▶ Your assignment
Wherever the string "Gain" appears in the records, return the line that holds it.
** Dataset content follows **
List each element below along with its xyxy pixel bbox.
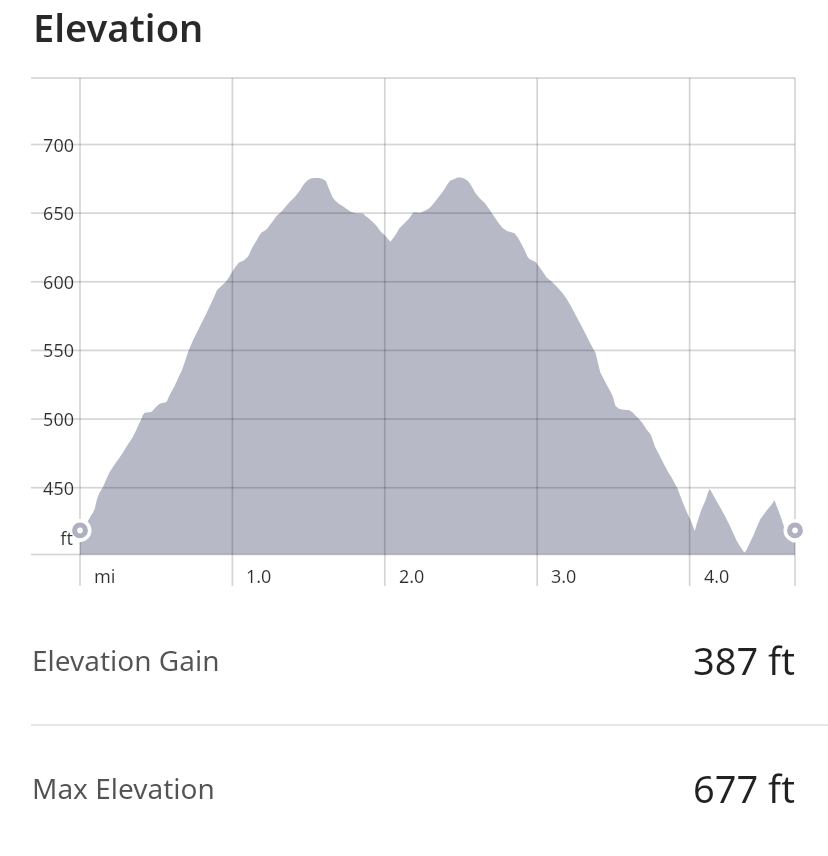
- staticText: 650: [0, 201, 74, 226]
- staticText: 600: [0, 270, 74, 295]
- staticText: 387 ft: [693, 634, 795, 686]
- staticText: 2.0: [399, 564, 425, 589]
- staticText: 700: [0, 133, 74, 158]
- staticText: 677 ft: [693, 762, 795, 814]
- staticText: Elevation Gain: [32, 641, 220, 679]
- staticText: Elevation: [33, 1, 204, 53]
- other: Elevation profile chart: [0, 0, 828, 856]
- staticText: 4.0: [704, 564, 730, 589]
- staticText: 3.0: [551, 564, 577, 589]
- button[interactable]: Max Elevation: [0, 724, 828, 852]
- staticText: 1.0: [246, 564, 272, 589]
- staticText: 450: [0, 476, 74, 501]
- staticText: 550: [0, 338, 74, 363]
- staticText: 500: [0, 407, 74, 432]
- button[interactable]: Elevation Gain: [0, 596, 828, 724]
- staticText: ft: [0, 526, 73, 551]
- staticText: mi: [94, 564, 116, 589]
- staticText: Max Elevation: [32, 769, 215, 807]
** End of Dataset content **
▶ Exercise output
- staticText: Elevation Gain: [32, 641, 220, 679]
- button[interactable]: Elevation Gain: [0, 596, 828, 724]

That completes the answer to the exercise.